I'll be playing a trio show this Wednesday at Bar Cathedral (54 The Esplanade) and if you're in the mood for some music, it would be awesome if you could come down  It's a PWYC show but even having your support would be fantastic. 










My friend Alex will be opening at 9:30pm and I'll go on with my band around 10:15pm. It's gonna be a bunch of original tunes plus a few covers. Here's some of the gear that I'll be using (the strat, the Two-Rock and the pedalboard)

Hope to see you there if you can make it out 










And in case you're wondering, here's one of my songs so you can get the vibe of my music -


----------



## Okay Player (May 24, 2020)

Nice board.


----------



## Sunny1433 (Nov 23, 2018)

Okay Player said:


> Nice board.


Thank you! 😀


----------



## Chito (Feb 17, 2006)

Break a leg!


----------



## Sunny1433 (Nov 23, 2018)

Chito said:


> Break a leg!


Haha will do!


----------



## alphasports (Jul 14, 2008)

Sounds good man, have a great show (am in Montreal otherwise I'd go!)


----------



## Sunny1433 (Nov 23, 2018)

alphasports said:


> Sounds good man, have a great show (am in Montreal otherwise I'd go!)


Thank you so much! I really appreciate the support either way


----------



## superfly (Oct 14, 2021)

That's my dream strat color scheme and config right there. I might just appear, I dig the tune...


----------



## Sunny1433 (Nov 23, 2018)

superfly said:


> That's my dream strat color scheme and config right there. I might just appear, I dig the tune...

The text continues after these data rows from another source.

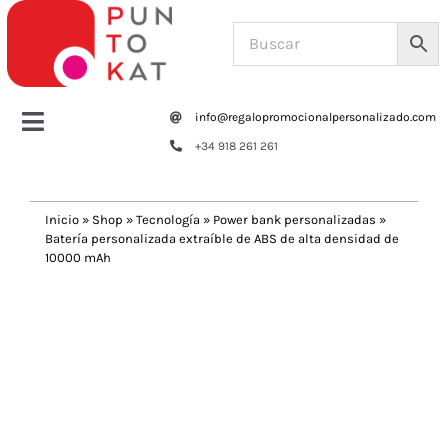
Saltar
al
contenido
info@regalopromocionalpersonalizado.com
Toggle
+34 918 261 261
Navigation
Home
Inicio
»
Shop
»
Tecnología
»
Power bank personalizadas
»
Batería personalizada extraíble de ABS de alta densidad de
Tazas y botellas
10000 mAh
Previous
Next
Bolsas – Mochilas
Oficina
Escritura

I hear ya! I still can't thank @Strung_Out enough for selling it to me. I've recorded with it so much and also written songs on it. It plays so well! 

And yeah, I hope to see you there


----------



## Strung_Out (Sep 30, 2009)

I miss that strat. Glad it went to a good home though @Sunny1433


----------



## Sunny1433 (Nov 23, 2018)

Strung_Out said:


> I miss that strat. Glad it went to a good home though @Sunny1433


Thanks man


----------



## Sunny1433 (Nov 23, 2018)

Happening tonight guys 😀


----------



## Slooky (Feb 3, 2015)

sounds great! music, voice, melody all great and sounds original too. my compliments!


----------



## Sunny1433 (Nov 23, 2018)

Slooky said:


> sounds great! music, voice, melody all great and sounds original too. my compliments!


thank you so much!! I really appreciate that


----------